6. En deuxième lieu, le principe d'égalité ne s'oppose pas à ce que l'autorité investie du pouvoir réglementaire règle de façon différente des situations différentes ni à ce qu'elle déroge à l'égalité pour des raisons d'intérêt général, pourvu que, dans l'un comme dans l'autre cas, la différence de traitement qui en résulte soit en rapport avec l'objet de la norme qui l'établit.

7. Il ressort des dispositions du règlement local de publicité que la publicité numérique est principalement autorisée dans les zones ZP1, ZP2, ZP3, ZP4 et ZP5 sur le mobilier urbain. Pour autant, le mobilier urbain se différencie des autres dispositifs pouvant accueillir de la publicité numérique en ce qu'il n'a qu'une vocation publicitaire accessoire, mais a pour objet principal de répondre aux besoins des administrés. Dans ces conditions, en dépit de l'impact visuel équivalent pouvant résulter d'une publicité numérique sur un support scellé au sol ou apposé sur du mobilier urbain, la commune de Colmar n'a pas institué une discrimination irrégulière au profit du mobilier urbain, ni au profit des sociétés spécialisées dans le mobilier urbain, en permettant principalement l'apposition de la publicité numérique sur le mobilier urbain.

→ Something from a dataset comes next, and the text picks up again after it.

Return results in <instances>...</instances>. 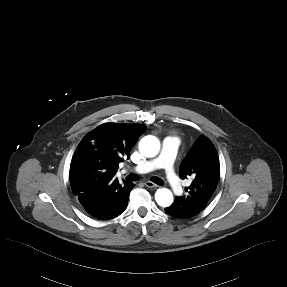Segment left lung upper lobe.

8. En troisième lieu, aux termes du 1. de l'article 16 de la directive 2006/123/CE du Parlement européen et du conseil du 12 décembre 2006 susvisée : " Les États membres respectent le droit des prestataires de fournir des services dans un État membre autre que celui dans lequel ils sont établis. / L'État membre dans lequel le service est fourni garantit le libre accès à l'activité de service ainsi que son libre exercice sur son territoire. / Les États membres ne peuvent pas subordonner l'accès à une activité de service ou son exercice sur leur territoire à des exigences qui ne satisfont pas aux principes suivants : / a) la non-discrimination : l'exigence ne peut être directement ou indirectement discriminatoire en raison de la nationalité ou, dans le cas de personnes morales, en raison de l'État membre dans lequel elles sont établies ; b) la nécessité : l'exigence doit être justifiée par des raisons d'ordre public, de sécurité publique, de santé publique ou de protection de l'environnement ; / c) la proportionnalité : l'exigence doit être propre à garantir la réalisation de l'objectif poursuivi et ne pas aller au-delà de ce qui est nécessaire pour atteindre cet objectif. ".

9. Les dispositions du 1. de l'article 16 sont relatives au droit des prestataires de fournir des services dans un Etat membre autre que celui dans lequel ils sont établis. La société Oxial, qui est établie en France et dont la situation est entièrement régie par le droit national français, ne peut ainsi utilement invoquer ces dispositions pour solliciter l'annulation de la délibération du 27 mars 2017 par laquelle le conseil municipal de Colmar a approuvé la révision du règlement local de publicité de la commune.

10. Il résulte de tout ce qui précède, sans qu'il soit besoin de saisir la Cour de justice de l'Union européenne d'une question préjudicielle, que la société Oxial n'est pas fondée à soutenir que c'est à tort que, par le jugement attaqué, le tribunal administratif de Strasbourg a rejeté ses conclusions à fin d'annulation de la délibération du 27 mars 2017 par laquelle le conseil municipal de Colmar a approuvé la révision du règlement local de publicité de la commune.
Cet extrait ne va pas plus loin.